(ASSIGNED TASK) Among the entries below, find the lines that contain the string "látky". State only how many there are.

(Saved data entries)

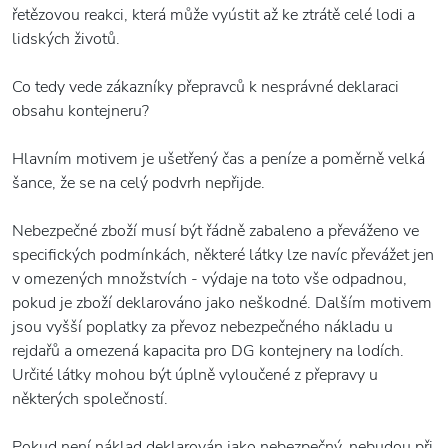
řetězovou reakci, která může vyústit až ke ztrátě celé lodi a
lidských životů.
Co tedy vede zákazníky přepravců k nesprávné deklaraci
obsahu kontejneru?
Hlavním motivem je ušetřený čas a peníze a poměrně velká
šance, že se na celý podvrh nepřijde.
Nebezpečné zboží musí být řádně zabaleno a převáženo ve
specifických podmínkách, některé látky lze navíc převážet jen
v omezených množstvích - výdaje na toto vše odpadnou,
pokud je zboží deklarováno jako neškodné. Dalším motivem
jsou vyšší poplatky za převoz nebezpečného nákladu u
rejdařů a omezená kapacita pro DG kontejnery na lodích.
Určité látky mohou být úplně vyloučené z přepravy u
některých společností.
Pokud není náklad deklarován jako nebezpečný, nebudou při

(EXERCISE RESPONSE) 2